Coexistence of multiple self-healing squamous epithelioma and features of Loeys-Dietz syndrome caused by a pathogenic missense variant in the kinase domain ofTGFBR1.

Abstract

The transforming growth factor beta receptor 1 (TGFBR1) gene is associated with two distinct clinical presentations, Multiple Self-Healing Squamous Epithelioma (MSSE) also known as Ferguson-Smith syndrome and Loeys-Dietz syndrome. MSSE is characterized by development of multiple self-healing skin tumours that may affect any part of the body. Spontaneous resolution may take several months leaving pitted scars. Most pathogenic variants in MSSE patients are truncating variants distributed throughout the gene or missense variants in the receptor domain of TGFBR1. Missense variants in the kinase domain of TGFBR1 cause LDS which is a connective tissue disorder associated with increased risk of aortic and arterial aneurysms and dissection.
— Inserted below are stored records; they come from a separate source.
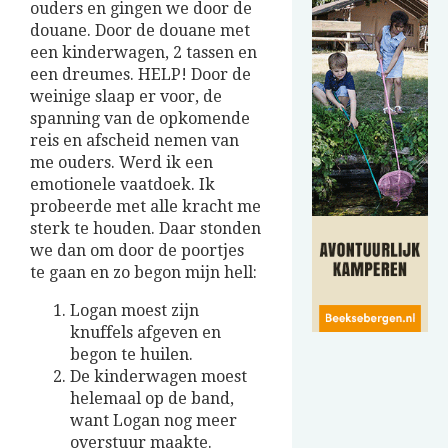
ouders en gingen we door de
douane. Door de douane met
een kinderwagen, 2 tassen en
een dreumes. HELP! Door de
weinige slaap er voor, de
spanning van de opkomende
reis en afscheid nemen van
me ouders. Werd ik een
emotionele vaatdoek. Ik
probeerde met alle kracht me
sterk te houden. Daar stonden
we dan om door de poortjes
te gaan en zo begon mijn hell:
Logan moest zijn
knuffels afgeven en
begon te huilen.
De kinderwagen moest
helemaal op de band,
want Logan nog meer
overstuur maakte.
There are two reports in the literature of patients with both MSSE and LDS phenotype and a missense variant in the kinase domain of TGFBR1. The patient reported here has MSSE with at least 20 skin tumours (four with perineural invasion) and features of LDS. The patient harbors a heterozygous missense pathogenic variant c.1043G>A p.(Cyst348Tyr) in TGFBR1 which has previously been associated with LDS but not MSSE. This report is consistent with the hypothesis that a variant in a second locus determines whether skin tumours develop in a patient with missense variant in the kinase domain of TGFBR1 associated with LDS. It also highlights the association of more histologically aggressive keratocanthomas associated with perineural invasion in MSSE.